======== EXTRACTED DATA

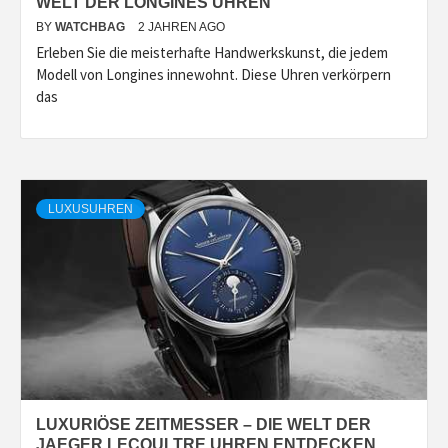
WELT DER LONGINES UHREN
BY
WATCHBAG
2 JAHREN AGO
Erleben Sie die meisterhafte Handwerkskunst, die jedem
Modell von Longines innewohnt. Diese Uhren verkörpern
das
LUXUSUHREN
LUXURIÖSE ZEITMESSER – DIE WELT DER
JAEGER LECOULTRE UHREN ENTDECKEN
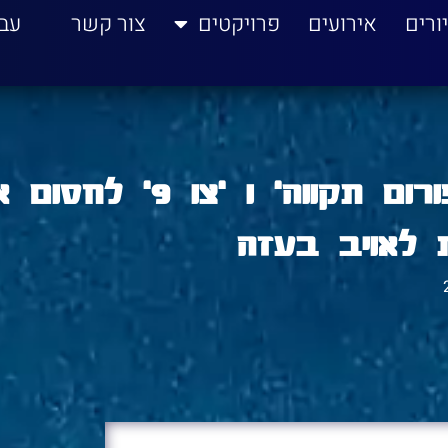
ורים
אירועים
פרויקטים
צור קשר
עב
הגענו הבוקר ביחד עם 'פורום תקווה' ו 'צו 9'
 לאויב בעזה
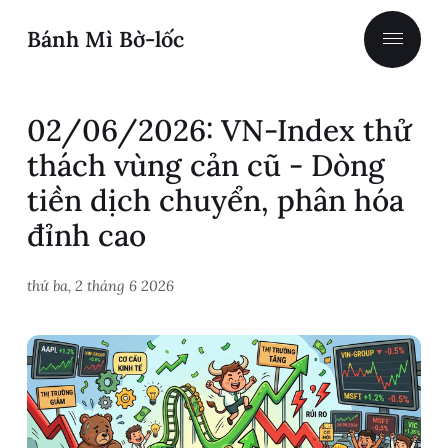
Bánh Mì Bờ-lốc
02/06/2026: VN-Index thử
thách vùng cản cũ - Dòng
tiền dịch chuyển, phân hóa
đỉnh cao
thứ ba, 2 tháng 6 2026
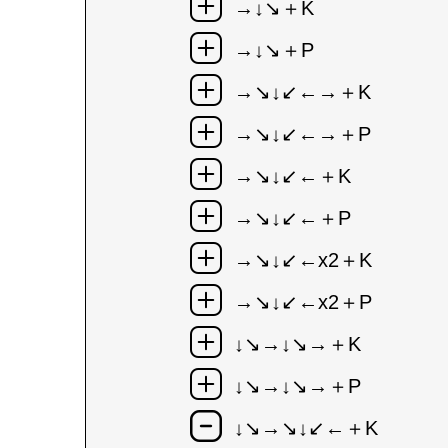
→↓↘＋K
→↓↘＋P
→↘↓↙←→＋K
→↘↓↙←→＋P
→↘↓↙←＋K
→↘↓↙←＋P
→↘↓↙←x2＋K
→↘↓↙←x2＋P
↓↘→↓↘→＋K
↓↘→↓↘→＋P
↓↘→↘↓↙←＋K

================

REQUIRED WORK
Copy the listing character for character, pictures omitted.

SOLVED PROBLEM
WELT DER LONGINES UHREN
BY
WATCHBAG
2 JAHREN AGO
Erleben Sie die meisterhafte Handwerkskunst, die jedem
Modell von Longines innewohnt. Diese Uhren verkörpern
das
LUXUSUHREN
LUXURIÖSE ZEITMESSER – DIE WELT DER
JAEGER LECOULTRE UHREN ENTDECKEN
ורים
אירועים
פרויקטים
צור קשר
עב
הגענו הבוקר ביחד עם 'פורום תקווה' ו 'צו 9'
 לאויב בעזה
Bánh Mì Bờ-lốc
02/06/2026: VN-Index thử
thách vùng cản cũ - Dòng
tiền dịch chuyển, phân hóa
đỉnh cao
thứ ba, 2 tháng 6 2026
→↓↘＋K
→↓↘＋P
→↘↓↙←→＋K
→↘↓↙←→＋P
→↘↓↙←＋K
→↘↓↙←＋P
→↘↓↙←x2＋K
→↘↓↙←x2＋P
↓↘→↓↘→＋K
↓↘→↓↘→＋P
↓↘→↘↓↙←＋K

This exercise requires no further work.